Below are some records; copy them word for word and drop the pictures.

(Records from a dataset)
<<<<
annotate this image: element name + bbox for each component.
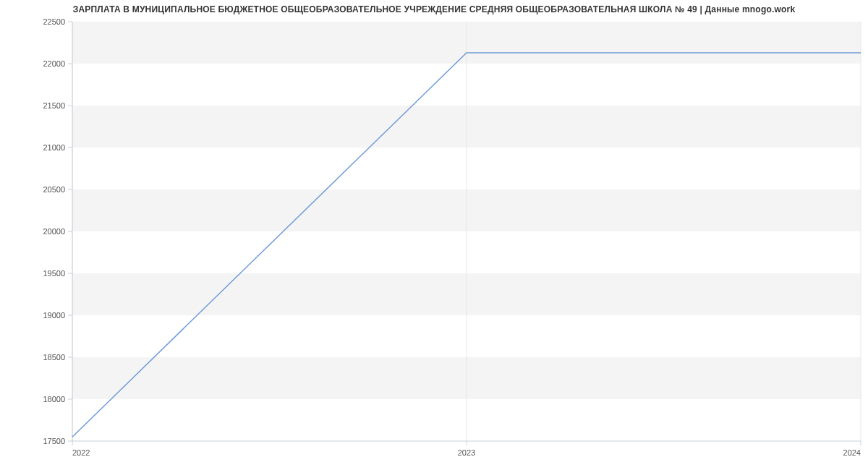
svg-text:18000: 18000 xyxy=(43,395,65,403)
svg-text:20000: 20000 xyxy=(43,227,65,236)
svg-text:2022: 2022 xyxy=(72,448,90,457)
svg-text:19000: 19000 xyxy=(43,311,65,320)
svg-text:21500: 21500 xyxy=(43,101,65,110)
svg-text:2024: 2024 xyxy=(843,448,861,457)
line-chart: 1750018000185001900019500200002050021000… xyxy=(0,0,868,470)
svg-text:22500: 22500 xyxy=(43,17,65,26)
svg-text:21000: 21000 xyxy=(43,143,65,152)
chart-title: ЗАРПЛАТА В МУНИЦИПАЛЬНОЕ БЮДЖЕТНОЕ ОБЩЕО… xyxy=(0,4,868,14)
chart-container: ЗАРПЛАТА В МУНИЦИПАЛЬНОЕ БЮДЖЕТНОЕ ОБЩЕО… xyxy=(0,0,868,470)
svg-text:22000: 22000 xyxy=(43,59,65,68)
svg-text:19500: 19500 xyxy=(43,269,65,278)
svg-text:18500: 18500 xyxy=(43,353,65,362)
svg-text:2023: 2023 xyxy=(458,448,475,457)
svg-text:17500: 17500 xyxy=(43,437,65,445)
svg-text:20500: 20500 xyxy=(43,185,65,194)
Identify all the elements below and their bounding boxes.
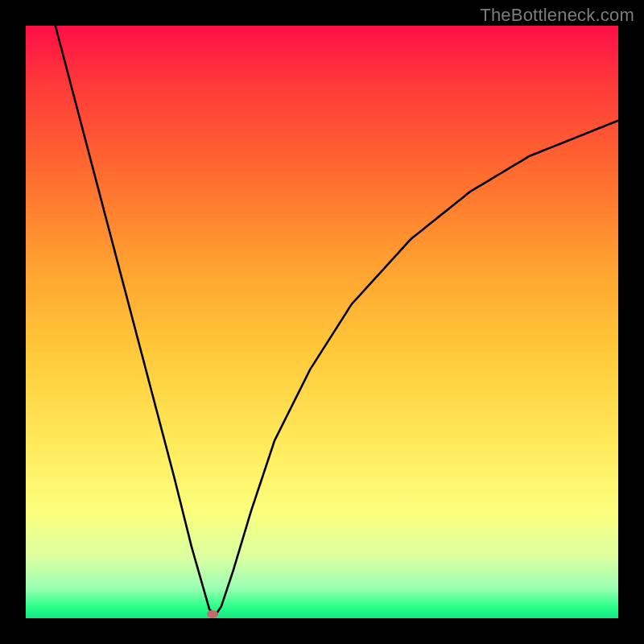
watermark-text: TheBottleneck.com [480,5,634,26]
frame-border-left [0,0,26,644]
optimum-marker [207,610,218,618]
frame-border-bottom [0,618,644,644]
frame-border-right [618,0,644,644]
chart-plot-area [26,26,618,618]
bottleneck-curve [26,26,618,618]
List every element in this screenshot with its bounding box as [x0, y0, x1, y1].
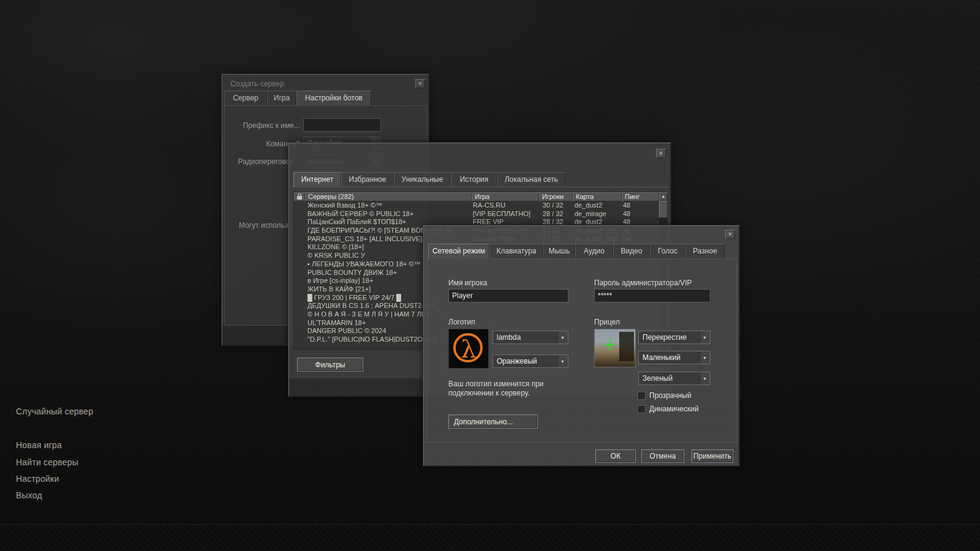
close-icon[interactable]: × [656, 149, 666, 158]
cell-ping: 48 [623, 201, 630, 210]
tab-lan[interactable]: Локальная сеть [497, 172, 565, 187]
tab-game[interactable]: Игра [267, 91, 296, 105]
tab-multiplayer[interactable]: Сетевой режим [428, 244, 489, 259]
cell-name: ДЕДУШКИ В CS 1.6 : АРЕНА DUST2 ©™ [307, 302, 435, 310]
cell-name: KILLZONE © [18+] [307, 243, 364, 252]
cell-name: © Н О В А Я - З Е М Л Я У | НАМ 7 ЛЕТ [307, 310, 430, 319]
cell-game: [VIP БЕСПЛАТНО] [473, 210, 530, 219]
tab-history[interactable]: История [451, 172, 497, 187]
apply-button[interactable]: Применить [692, 449, 733, 463]
ok-button[interactable]: ОК [595, 449, 636, 463]
tab-content-frame [427, 258, 737, 443]
cell-players: 30 / 32 [543, 201, 564, 210]
menu-item-new-game[interactable]: Новая игра [16, 440, 62, 450]
tab-voice[interactable]: Голос [650, 244, 685, 258]
cell-name: © KRSK PUBLIC У [307, 252, 365, 260]
cell-name: █ ГРУЗ 200 | FREE VIP 24/7 █ [307, 294, 401, 302]
server-browser-tabs: Интернет Избранное Уникальные История Ло… [293, 172, 565, 187]
table-row[interactable]: Женский Взвод 18+ ©™RA-CS.RU30 / 32de_du… [294, 201, 659, 210]
cell-name: ПаЦанСкиЙ ПаБлиК $ТОП$18+ [307, 218, 406, 227]
column-lock[interactable] [294, 192, 305, 201]
cell-name: PARADISE_CS 18+ [ALL INCLUSIVE] [307, 235, 422, 244]
lock-icon [297, 196, 302, 200]
cell-name: DANGER PUBLIC © 2024 [307, 327, 386, 335]
cell-name: ВАЖНЫЙ СЕРВЕР © PUBLIC 18+ [307, 210, 413, 219]
create-server-tabs: Сервер Игра Настройки ботов [224, 91, 371, 106]
settings-window: × Сетевой режим Клавиатура Мышь Аудио Ви… [423, 225, 740, 467]
cell-game: RA-CS.RU [473, 201, 505, 210]
window-title: Создать сервер [230, 80, 284, 88]
cell-name: ЖИТЬ В КАЙФ [21+] [307, 285, 371, 294]
tab-keyboard[interactable]: Клавиатура [489, 244, 543, 258]
column-game[interactable]: Игра [472, 192, 539, 201]
tab-internet[interactable]: Интернет [293, 172, 341, 187]
column-ping[interactable]: Пинг [622, 192, 659, 201]
tab-bot-settings[interactable]: Настройки ботов [296, 91, 371, 106]
tab-mouse[interactable]: Мышь [543, 244, 575, 258]
table-row[interactable]: ВАЖНЫЙ СЕРВЕР © PUBLIC 18+[VIP БЕСПЛАТНО… [294, 210, 659, 219]
scrollbar-thumb[interactable] [659, 201, 668, 218]
cell-map: de_mirage [575, 210, 606, 219]
close-icon[interactable]: × [415, 79, 425, 88]
cell-name: PUBLIC BOUNTY ДВИЖ 18+ [307, 269, 397, 277]
tab-server[interactable]: Сервер [224, 91, 267, 105]
game-screen: Случайный сервер Новая игра Найти сервер… [0, 0, 980, 551]
column-map[interactable]: Карта [573, 192, 622, 201]
tab-misc[interactable]: Разное [685, 244, 725, 258]
cell-name: в Игре [cs-inplay] 18+ [307, 277, 373, 285]
menu-item-find-servers[interactable]: Найти серверы [16, 457, 78, 467]
menu-item-random-server[interactable]: Случайный сервер [16, 407, 93, 416]
cell-ping: 48 [623, 210, 630, 219]
cell-name: ▪ ЛЕГЕНДЫ УВАЖАЕМОГО 18+ ©™ [307, 260, 421, 269]
scrollbar-up-icon[interactable]: ▲ [659, 192, 668, 201]
filters-button[interactable]: Фильтры [297, 358, 363, 372]
cancel-button[interactable]: Отмена [641, 449, 684, 463]
tab-audio[interactable]: Аудио [575, 244, 613, 258]
cell-name: UL'TRAMARIN 18+ [307, 319, 366, 328]
server-table-header: Серверы (282) Игра Игроки Карта Пинг ▲ [294, 192, 668, 201]
cell-map: de_dust2 [575, 201, 602, 210]
settings-tabs: Сетевой режим Клавиатура Мышь Аудио Виде… [428, 244, 725, 259]
tab-video[interactable]: Видео [613, 244, 650, 258]
cell-name: "D.P.L." [PUBLIC|NO FLASH|DUST2ONLY] [307, 335, 437, 344]
column-players[interactable]: Игроки [539, 192, 573, 201]
bottom-texture-band [0, 524, 980, 551]
menu-item-exit[interactable]: Выход [16, 490, 42, 500]
tab-favorites[interactable]: Избранное [341, 172, 394, 187]
cell-name: Женский Взвод 18+ ©™ [307, 201, 382, 210]
tab-unique[interactable]: Уникальные [394, 172, 451, 187]
column-servers[interactable]: Серверы (282) [305, 192, 472, 201]
close-icon[interactable]: × [725, 230, 735, 239]
menu-item-settings[interactable]: Настройки [16, 474, 59, 484]
cell-players: 28 / 32 [543, 210, 564, 219]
>>>>
== Your response ==
annotate this image: element name + bbox for each component.
svg-text:18000: 18000 xyxy=(43,395,65,403)
svg-text:20000: 20000 xyxy=(43,227,65,236)
svg-text:2022: 2022 xyxy=(72,448,90,457)
svg-text:19000: 19000 xyxy=(43,311,65,320)
svg-text:21500: 21500 xyxy=(43,101,65,110)
svg-text:2024: 2024 xyxy=(843,448,861,457)
line-chart: 1750018000185001900019500200002050021000… xyxy=(0,0,868,470)
svg-text:22500: 22500 xyxy=(43,17,65,26)
svg-text:21000: 21000 xyxy=(43,143,65,152)
chart-title: ЗАРПЛАТА В МУНИЦИПАЛЬНОЕ БЮДЖЕТНОЕ ОБЩЕО… xyxy=(0,4,868,14)
chart-container: ЗАРПЛАТА В МУНИЦИПАЛЬНОЕ БЮДЖЕТНОЕ ОБЩЕО… xyxy=(0,0,868,470)
svg-text:22000: 22000 xyxy=(43,59,65,68)
svg-text:19500: 19500 xyxy=(43,269,65,278)
svg-text:18500: 18500 xyxy=(43,353,65,362)
svg-text:2023: 2023 xyxy=(458,448,475,457)
svg-text:17500: 17500 xyxy=(43,437,65,445)
svg-text:20500: 20500 xyxy=(43,185,65,194)
Identify all the elements below and their bounding boxes.
watermark-text: TheBottleneck.com [480,5,634,26]
frame-border-left [0,0,26,644]
optimum-marker [207,610,218,618]
frame-border-bottom [0,618,644,644]
frame-border-right [618,0,644,644]
chart-plot-area [26,26,618,618]
bottleneck-curve [26,26,618,618]
List every element in this screenshot with its bounding box as [x0, y0, x1, y1].
close-icon[interactable]: × [656, 149, 666, 158]
cell-ping: 48 [623, 201, 630, 210]
tab-lan[interactable]: Локальная сеть [497, 172, 565, 187]
tab-game[interactable]: Игра [267, 91, 296, 105]
tab-multiplayer[interactable]: Сетевой режим [428, 244, 489, 259]
cell-name: ДЕДУШКИ В CS 1.6 : АРЕНА DUST2 ©™ [307, 302, 435, 310]
cell-name: KILLZONE © [18+] [307, 243, 364, 252]
cell-name: © Н О В А Я - З Е М Л Я У | НАМ 7 ЛЕТ [307, 310, 430, 319]
cell-game: [VIP БЕСПЛАТНО] [473, 210, 530, 219]
tab-history[interactable]: История [451, 172, 497, 187]
apply-button[interactable]: Применить [692, 449, 733, 463]
ok-button[interactable]: ОК [595, 449, 636, 463]
tab-content-frame [427, 258, 737, 443]
cell-players: 30 / 32 [543, 201, 564, 210]
menu-item-new-game[interactable]: Новая игра [16, 440, 62, 450]
tab-voice[interactable]: Голос [650, 244, 685, 258]
cell-name: © KRSK PUBLIC У [307, 252, 365, 260]
cell-name: █ ГРУЗ 200 | FREE VIP 24/7 █ [307, 294, 401, 302]
server-browser-tabs: Интернет Избранное Уникальные История Ло… [293, 172, 565, 187]
table-row[interactable]: Женский Взвод 18+ ©™RA-CS.RU30 / 32de_du… [294, 201, 659, 210]
cell-name: ПаЦанСкиЙ ПаБлиК $ТОП$18+ [307, 218, 406, 227]
column-lock[interactable] [294, 192, 305, 201]
cell-name: PARADISE_CS 18+ [ALL INCLUSIVE] [307, 235, 422, 244]
lock-icon [297, 196, 302, 200]
cell-name: DANGER PUBLIC © 2024 [307, 327, 386, 335]
cell-name: ВАЖНЫЙ СЕРВЕР © PUBLIC 18+ [307, 210, 413, 219]
create-server-tabs: Сервер Игра Настройки ботов [224, 91, 371, 106]
settings-window: × Сетевой режим Клавиатура Мышь Аудио Ви… [423, 225, 740, 467]
cell-game: RA-CS.RU [473, 201, 505, 210]
window-title: Создать сервер [230, 80, 284, 88]
cell-name: ЖИТЬ В КАЙФ [21+] [307, 285, 371, 294]
tab-keyboard[interactable]: Клавиатура [489, 244, 543, 258]
column-game[interactable]: Игра [472, 192, 539, 201]
tab-internet[interactable]: Интернет [293, 172, 341, 187]
column-ping[interactable]: Пинг [622, 192, 659, 201]
tab-bot-settings[interactable]: Настройки ботов [296, 91, 371, 106]
tab-mouse[interactable]: Мышь [543, 244, 575, 258]
table-row[interactable]: ВАЖНЫЙ СЕРВЕР © PUBLIC 18+[VIP БЕСПЛАТНО… [294, 210, 659, 219]
scrollbar-thumb[interactable] [659, 201, 668, 218]
cell-map: de_mirage [575, 210, 606, 219]
close-icon[interactable]: × [415, 79, 425, 88]
cell-name: PUBLIC BOUNTY ДВИЖ 18+ [307, 269, 397, 277]
tab-server[interactable]: Сервер [224, 91, 267, 105]
game-screen: Случайный сервер Новая игра Найти сервер… [0, 0, 980, 551]
column-map[interactable]: Карта [573, 192, 622, 201]
tab-misc[interactable]: Разное [685, 244, 725, 258]
cell-name: в Игре [cs-inplay] 18+ [307, 277, 373, 285]
menu-item-find-servers[interactable]: Найти серверы [16, 457, 78, 467]
menu-item-random-server[interactable]: Случайный сервер [16, 407, 93, 416]
cell-ping: 48 [623, 210, 630, 219]
cell-name: ▪ ЛЕГЕНДЫ УВАЖАЕМОГО 18+ ©™ [307, 260, 421, 269]
scrollbar-up-icon[interactable]: ▲ [659, 192, 668, 201]
filters-button[interactable]: Фильтры [297, 358, 363, 372]
cancel-button[interactable]: Отмена [641, 449, 684, 463]
tab-audio[interactable]: Аудио [575, 244, 613, 258]
cell-name: UL'TRAMARIN 18+ [307, 319, 366, 328]
server-table-header: Серверы (282) Игра Игроки Карта Пинг ▲ [294, 192, 668, 201]
cell-map: de_dust2 [575, 201, 602, 210]
settings-tabs: Сетевой режим Клавиатура Мышь Аудио Виде… [428, 244, 725, 259]
tab-video[interactable]: Видео [613, 244, 650, 258]
cell-name: "D.P.L." [PUBLIC|NO FLASH|DUST2ONLY] [307, 335, 437, 344]
column-players[interactable]: Игроки [539, 192, 573, 201]
bottom-texture-band [0, 524, 980, 551]
menu-item-exit[interactable]: Выход [16, 490, 42, 500]
tab-favorites[interactable]: Избранное [341, 172, 394, 187]
cell-name: Женский Взвод 18+ ©™ [307, 201, 382, 210]
tab-unique[interactable]: Уникальные [394, 172, 451, 187]
column-servers[interactable]: Серверы (282) [305, 192, 472, 201]
close-icon[interactable]: × [725, 230, 735, 239]
menu-item-settings[interactable]: Настройки [16, 474, 59, 484]
cell-players: 28 / 32 [543, 210, 564, 219]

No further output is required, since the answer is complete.